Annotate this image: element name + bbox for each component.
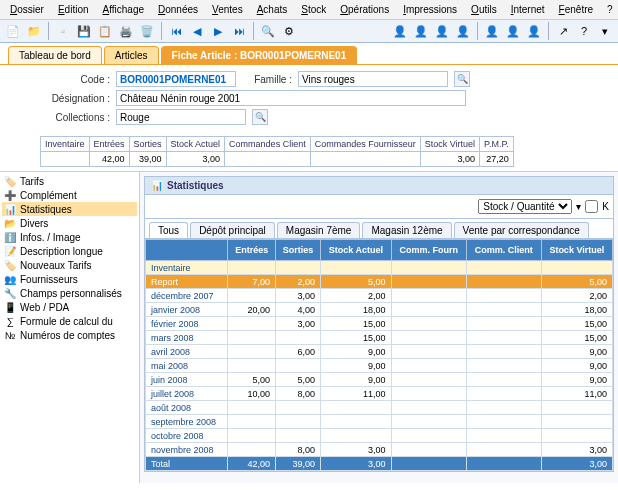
famille-lookup-icon[interactable]: 🔍 — [454, 71, 470, 87]
grid-row[interactable]: Inventaire — [146, 261, 613, 275]
sidebar-icon: 🔧 — [4, 287, 16, 299]
user5-icon[interactable]: 👤 — [483, 22, 501, 40]
grid-cell — [276, 429, 321, 443]
menu-outils[interactable]: Outils — [465, 2, 503, 17]
menu-internet[interactable]: Internet — [505, 2, 551, 17]
summary-cell: 39,00 — [129, 152, 166, 167]
grid-cell — [466, 429, 541, 443]
sidebar-item-description-longue[interactable]: 📝Description longue — [2, 244, 137, 258]
menu-dossier[interactable]: Dossier — [4, 2, 50, 17]
famille-input[interactable] — [298, 71, 448, 87]
grid-cell — [466, 359, 541, 373]
grid-row[interactable]: juillet 200810,008,0011,0011,00 — [146, 387, 613, 401]
grid-row[interactable]: Report7,002,005,005,00 — [146, 275, 613, 289]
code-input[interactable] — [116, 71, 236, 87]
sidebar-item-fournisseurs[interactable]: 👥Fournisseurs — [2, 272, 137, 286]
grid-cell — [391, 331, 466, 345]
subtab[interactable]: Magasin 12ème — [362, 222, 451, 238]
last-icon[interactable]: ⏭ — [230, 22, 248, 40]
grid-row[interactable]: novembre 20088,003,003,00 — [146, 443, 613, 457]
grid-cell: 3,00 — [541, 457, 612, 471]
subtab[interactable]: Dépôt principal — [190, 222, 275, 238]
menu-ventes[interactable]: Ventes — [206, 2, 249, 17]
grid-row[interactable]: juin 20085,005,009,009,00 — [146, 373, 613, 387]
menu-achats[interactable]: Achats — [251, 2, 294, 17]
grid-row[interactable]: octobre 2008 — [146, 429, 613, 443]
grid-cell — [466, 331, 541, 345]
grid-cell: 9,00 — [321, 359, 392, 373]
new-icon[interactable]: ▫️ — [54, 22, 72, 40]
sidebar-item-statistiques[interactable]: 📊Statistiques — [2, 202, 137, 216]
sidebar-item-formule-de-calcul-du[interactable]: ∑Formule de calcul du — [2, 314, 137, 328]
filter-icon[interactable]: ⚙ — [280, 22, 298, 40]
first-icon[interactable]: ⏮ — [167, 22, 185, 40]
prev-icon[interactable]: ◀ — [188, 22, 206, 40]
menu-données[interactable]: Données — [152, 2, 204, 17]
sidebar-item-num-ros-de-comptes[interactable]: №Numéros de comptes — [2, 328, 137, 342]
next-icon[interactable]: ▶ — [209, 22, 227, 40]
view-select[interactable]: Stock / Quantité — [478, 199, 572, 214]
grid-row[interactable]: mai 20089,009,00 — [146, 359, 613, 373]
menu-fenêtre[interactable]: Fenêtre — [553, 2, 599, 17]
sidebar-icon: 👥 — [4, 273, 16, 285]
dropdown-chevron-icon[interactable]: ▾ — [576, 201, 581, 212]
k-checkbox[interactable] — [585, 200, 598, 213]
collections-lookup-icon[interactable]: 🔍 — [252, 109, 268, 125]
menu-edition[interactable]: Edition — [52, 2, 95, 17]
collections-input[interactable] — [116, 109, 246, 125]
help-icon[interactable]: ? — [575, 22, 593, 40]
grid-row[interactable]: février 20083,0015,0015,00 — [146, 317, 613, 331]
save-icon[interactable]: 💾 — [75, 22, 93, 40]
tab-fiche[interactable]: Fiche Article : BOR0001POMERNE01 — [161, 46, 358, 64]
sidebar-item-nouveaux-tarifs[interactable]: 🏷️Nouveaux Tarifs — [2, 258, 137, 272]
tab-dashboard[interactable]: Tableau de bord — [8, 46, 102, 64]
grid-row[interactable]: décembre 20073,002,002,00 — [146, 289, 613, 303]
grid-cell — [466, 415, 541, 429]
user4-icon[interactable]: 👤 — [454, 22, 472, 40]
menu-opérations[interactable]: Opérations — [334, 2, 395, 17]
summary-header: Entrées — [89, 137, 129, 152]
dropdown-icon[interactable]: ▾ — [596, 22, 614, 40]
sidebar-item-web-pda[interactable]: 📱Web / PDA — [2, 300, 137, 314]
user1-icon[interactable]: 👤 — [391, 22, 409, 40]
designation-input[interactable] — [116, 90, 466, 106]
code-label: Code : — [40, 74, 110, 85]
user6-icon[interactable]: 👤 — [504, 22, 522, 40]
tab-articles[interactable]: Articles — [104, 46, 159, 64]
grid-row-label: janvier 2008 — [146, 303, 228, 317]
new-record-icon[interactable]: 📄 — [4, 22, 22, 40]
grid-row[interactable]: Total42,0039,003,003,00 — [146, 457, 613, 471]
grid-cell: 5,00 — [228, 373, 276, 387]
user2-icon[interactable]: 👤 — [412, 22, 430, 40]
sidebar-item-infos-image[interactable]: ℹ️Infos. / Image — [2, 230, 137, 244]
subtab[interactable]: Vente par correspondance — [454, 222, 589, 238]
user7-icon[interactable]: 👤 — [525, 22, 543, 40]
menu-stock[interactable]: Stock — [295, 2, 332, 17]
chart-icon: 📊 — [151, 180, 163, 191]
sidebar-label: Divers — [20, 218, 48, 229]
print-icon[interactable]: 🖨️ — [117, 22, 135, 40]
grid-row[interactable]: mars 200815,0015,00 — [146, 331, 613, 345]
grid-row[interactable]: janvier 200820,004,0018,0018,00 — [146, 303, 613, 317]
sidebar-item-divers[interactable]: 📂Divers — [2, 216, 137, 230]
grid-row[interactable]: avril 20086,009,009,00 — [146, 345, 613, 359]
user3-icon[interactable]: 👤 — [433, 22, 451, 40]
sidebar-label: Complément — [20, 190, 77, 201]
folder-icon[interactable]: 📁 — [25, 22, 43, 40]
copy-icon[interactable]: 📋 — [96, 22, 114, 40]
subtab[interactable]: Tous — [149, 222, 188, 238]
grid-header: Comm. Client — [466, 240, 541, 261]
menu-impressions[interactable]: Impressions — [397, 2, 463, 17]
external-icon[interactable]: ↗ — [554, 22, 572, 40]
grid-row[interactable]: septembre 2008 — [146, 415, 613, 429]
delete-icon[interactable]: 🗑️ — [138, 22, 156, 40]
sidebar-item-tarifs[interactable]: 🏷️Tarifs — [2, 174, 137, 188]
grid-row[interactable]: août 2008 — [146, 401, 613, 415]
subtab[interactable]: Magasin 7ème — [277, 222, 361, 238]
sidebar-item-champs-personnalis-s[interactable]: 🔧Champs personnalisés — [2, 286, 137, 300]
grid-row-label: Total — [146, 457, 228, 471]
menu-?[interactable]: ? — [601, 2, 618, 17]
search-icon[interactable]: 🔍 — [259, 22, 277, 40]
menu-affichage[interactable]: Affichage — [97, 2, 151, 17]
sidebar-item-compl-ment[interactable]: ➕Complément — [2, 188, 137, 202]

■ Aim of the task:
Could you print the listing above word for word, without its pictures?

■ Task answer:
Annotate this image: element name + bbox for each component.
famille-lookup-icon[interactable]: 🔍 — [454, 71, 470, 87]
grid-row[interactable]: Inventaire — [146, 261, 613, 275]
sidebar-icon: 🔧 — [4, 287, 16, 299]
user5-icon[interactable]: 👤 — [483, 22, 501, 40]
grid-cell — [276, 429, 321, 443]
menu-outils[interactable]: Outils — [465, 2, 503, 17]
menu-internet[interactable]: Internet — [505, 2, 551, 17]
summary-cell: 39,00 — [129, 152, 166, 167]
grid-cell — [466, 429, 541, 443]
sidebar-item-description-longue[interactable]: 📝Description longue — [2, 244, 137, 258]
menu-dossier[interactable]: Dossier — [4, 2, 50, 17]
famille-input[interactable] — [298, 71, 448, 87]
grid-cell — [466, 359, 541, 373]
grid-row[interactable]: juillet 200810,008,0011,0011,00 — [146, 387, 613, 401]
grid-row[interactable]: Report7,002,005,005,00 — [146, 275, 613, 289]
code-input[interactable] — [116, 71, 236, 87]
sidebar-item-fournisseurs[interactable]: 👥Fournisseurs — [2, 272, 137, 286]
grid-cell — [391, 331, 466, 345]
subtab[interactable]: Magasin 12ème — [362, 222, 451, 238]
last-icon[interactable]: ⏭ — [230, 22, 248, 40]
grid-row[interactable]: novembre 20088,003,003,00 — [146, 443, 613, 457]
grid-cell: 3,00 — [541, 457, 612, 471]
subtab[interactable]: Dépôt principal — [190, 222, 275, 238]
menu-ventes[interactable]: Ventes — [206, 2, 249, 17]
grid-row[interactable]: juin 20085,005,009,009,00 — [146, 373, 613, 387]
menu-achats[interactable]: Achats — [251, 2, 294, 17]
grid-row[interactable]: octobre 2008 — [146, 429, 613, 443]
grid-cell — [466, 331, 541, 345]
grid-cell: 9,00 — [321, 359, 392, 373]
new-icon[interactable]: ▫️ — [54, 22, 72, 40]
sidebar-item-statistiques[interactable]: 📊Statistiques — [2, 202, 137, 216]
sidebar-item-formule-de-calcul-du[interactable]: ∑Formule de calcul du — [2, 314, 137, 328]
filter-icon[interactable]: ⚙ — [280, 22, 298, 40]
first-icon[interactable]: ⏮ — [167, 22, 185, 40]
prev-icon[interactable]: ◀ — [188, 22, 206, 40]
menu-données[interactable]: Données — [152, 2, 204, 17]
sidebar-item-num-ros-de-comptes[interactable]: №Numéros de comptes — [2, 328, 137, 342]
next-icon[interactable]: ▶ — [209, 22, 227, 40]
view-select[interactable]: Stock / Quantité — [478, 199, 572, 214]
grid-row[interactable]: mai 20089,009,00 — [146, 359, 613, 373]
menu-fenêtre[interactable]: Fenêtre — [553, 2, 599, 17]
sidebar-icon: 👥 — [4, 273, 16, 285]
dropdown-chevron-icon[interactable]: ▾ — [576, 201, 581, 212]
k-checkbox[interactable] — [585, 200, 598, 213]
collections-lookup-icon[interactable]: 🔍 — [252, 109, 268, 125]
menu-edition[interactable]: Edition — [52, 2, 95, 17]
collections-input[interactable] — [116, 109, 246, 125]
help-icon[interactable]: ? — [575, 22, 593, 40]
grid-row[interactable]: février 20083,0015,0015,00 — [146, 317, 613, 331]
save-icon[interactable]: 💾 — [75, 22, 93, 40]
tab-fiche[interactable]: Fiche Article : BOR0001POMERNE01 — [161, 46, 358, 64]
sidebar-item-nouveaux-tarifs[interactable]: 🏷️Nouveaux Tarifs — [2, 258, 137, 272]
tab-dashboard[interactable]: Tableau de bord — [8, 46, 102, 64]
grid-row[interactable]: décembre 20073,002,002,00 — [146, 289, 613, 303]
grid-cell — [466, 415, 541, 429]
user4-icon[interactable]: 👤 — [454, 22, 472, 40]
menu-opérations[interactable]: Opérations — [334, 2, 395, 17]
summary-header: Entrées — [89, 137, 129, 152]
dropdown-icon[interactable]: ▾ — [596, 22, 614, 40]
sidebar-item-web-pda[interactable]: 📱Web / PDA — [2, 300, 137, 314]
user1-icon[interactable]: 👤 — [391, 22, 409, 40]
designation-input[interactable] — [116, 90, 466, 106]
code-label: Code : — [40, 74, 110, 85]
user6-icon[interactable]: 👤 — [504, 22, 522, 40]
tab-articles[interactable]: Articles — [104, 46, 159, 64]
grid-row-label: janvier 2008 — [146, 303, 228, 317]
new-record-icon[interactable]: 📄 — [4, 22, 22, 40]
grid-row[interactable]: Total42,0039,003,003,00 — [146, 457, 613, 471]
grid-cell: 5,00 — [228, 373, 276, 387]
user2-icon[interactable]: 👤 — [412, 22, 430, 40]
sidebar-item-infos-image[interactable]: ℹ️Infos. / Image — [2, 230, 137, 244]
subtab[interactable]: Vente par correspondance — [454, 222, 589, 238]
user7-icon[interactable]: 👤 — [525, 22, 543, 40]
menu-stock[interactable]: Stock — [295, 2, 332, 17]
chart-icon: 📊 — [151, 180, 163, 191]
sidebar-label: Divers — [20, 218, 48, 229]
print-icon[interactable]: 🖨️ — [117, 22, 135, 40]
grid-row[interactable]: mars 200815,0015,00 — [146, 331, 613, 345]
grid-row[interactable]: janvier 200820,004,0018,0018,00 — [146, 303, 613, 317]
sidebar-item-divers[interactable]: 📂Divers — [2, 216, 137, 230]
grid-row[interactable]: avril 20086,009,009,00 — [146, 345, 613, 359]
user3-icon[interactable]: 👤 — [433, 22, 451, 40]
sidebar-label: Complément — [20, 190, 77, 201]
folder-icon[interactable]: 📁 — [25, 22, 43, 40]
copy-icon[interactable]: 📋 — [96, 22, 114, 40]
subtab[interactable]: Tous — [149, 222, 188, 238]
grid-header: Comm. Client — [466, 240, 541, 261]
menu-impressions[interactable]: Impressions — [397, 2, 463, 17]
external-icon[interactable]: ↗ — [554, 22, 572, 40]
grid-row[interactable]: septembre 2008 — [146, 415, 613, 429]
delete-icon[interactable]: 🗑️ — [138, 22, 156, 40]
sidebar-item-tarifs[interactable]: 🏷️Tarifs — [2, 174, 137, 188]
grid-row[interactable]: août 2008 — [146, 401, 613, 415]
subtab[interactable]: Magasin 7ème — [277, 222, 361, 238]
sidebar-item-champs-personnalis-s[interactable]: 🔧Champs personnalisés — [2, 286, 137, 300]
grid-row-label: Total — [146, 457, 228, 471]
menu-?[interactable]: ? — [601, 2, 618, 17]
search-icon[interactable]: 🔍 — [259, 22, 277, 40]
menu-affichage[interactable]: Affichage — [97, 2, 151, 17]
sidebar-item-compl-ment[interactable]: ➕Complément — [2, 188, 137, 202]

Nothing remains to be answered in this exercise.